国会未来研究院の報告書によると、韓国人が主な職場を退職する平均年齢は満54歳で、法定定年の満60歳を下回る。
韓国産業人力公団によると、第29回住宅管理士1次試験には2万3007人が出願した。2019年の2万5745人に次ぐ過去2番目の多さで、2021年以降、出願者は増加を続けている。
住宅管理士は共同住宅の運営や維持・補修、必要経費の管理を担う国家専門資格で、管理所長や住宅管理専門会社、再開発・再建築事業の施行会社などで働ける。

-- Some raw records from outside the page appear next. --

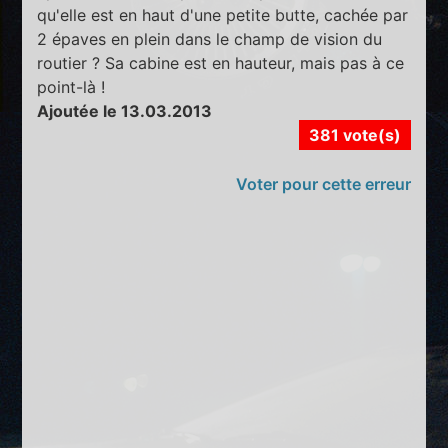
qu'elle est en haut d'une petite butte, cachée par
2 épaves en plein dans le champ de vision du
routier ? Sa cabine est en hauteur, mais pas à ce
point-là !
Ajoutée le 13.03.2013
381 vote(s)
Voter pour cette erreur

2025年の最終合格者1624人のうち、50代以上は1175人で71%を占めた。女性合格者の割合も2021年の20.37%から2025年には25.67%に上昇した。業界では、きめ細かな団地管理や入居者との意思疎通が重視され、女性管理所長を好む団地が増えた影響とみている。
成均館大学社会学科のク・ジョンウ教授は、定年後に第2、第3の人生を求める流れが広がり、住宅管理士が魅力的な選択肢として浮上していると指摘した。